## WORK INSTRUCTION
Gather all lines in the entries below that include the word "pour".

## AVAILABLE DATA

++++

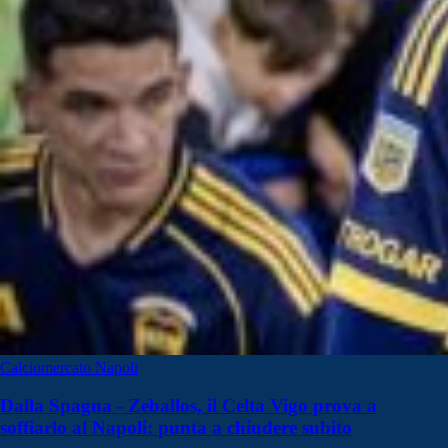
Calciomercato Napoli
Dalla Spagna - Zeballos, il Celta Vigo prova a
soffiarlo al Napoli: punta a chiudere subito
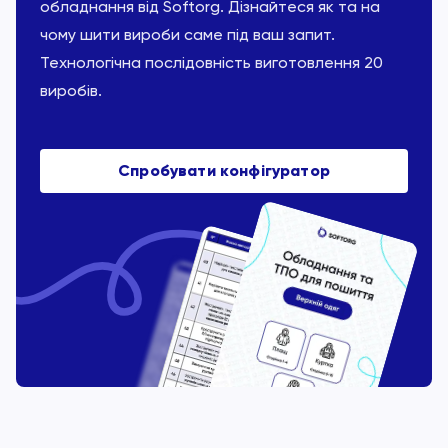
обладнання від Softorg. Дізнайтеся як та на
чому шити вироби саме під ваш запит.
Технологічна послідовність виготовлення 20
виробів.
Спробувати конфігуратор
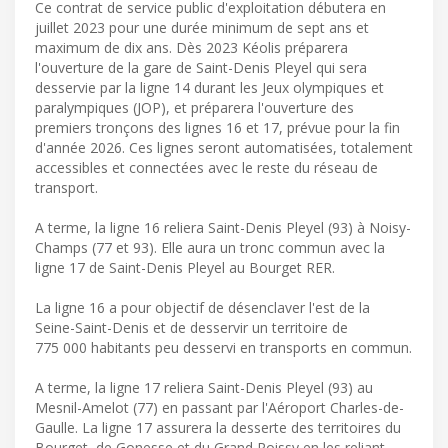
Ce contrat de service public d'exploitation débutera en
juillet 2023 pour une durée minimum de sept ans et
maximum de dix ans. Dès 2023 Kéolis préparera
l'ouverture de la gare de Saint-Denis Pleyel qui sera
desservie par la ligne 14 durant les Jeux olympiques et
paralympiques (JOP), et préparera l'ouverture des
premiers tronçons des lignes 16 et 17, prévue pour la fin
d'année 2026. Ces lignes seront automatisées, totalement
accessibles et connectées avec le reste du réseau de
transport.
A terme, la ligne 16 reliera Saint-Denis Pleyel (93) à Noisy-
Champs (77 et 93). Elle aura un tronc commun avec la
ligne 17 de Saint-Denis Pleyel au Bourget RER.
La ligne 16 a pour objectif de désenclaver l'est de la
Seine-Saint-Denis et de desservir un territoire de
775 000 habitants peu desservi en transports en commun.
A terme, la ligne 17 reliera Saint-Denis Pleyel (93) au
Mesnil-Amelot (77) en passant par l'Aéroport Charles-de-
Gaulle. La ligne 17 assurera la desserte des territoires du
Bourget, de Gonesse et du Grand Roissy en les reliant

++++

## EXPECTED ANSWER
juillet 2023 pour une durée minimum de sept ans et
premiers tronçons des lignes 16 et 17, prévue pour la fin
La ligne 16 a pour objectif de désenclaver l'est de la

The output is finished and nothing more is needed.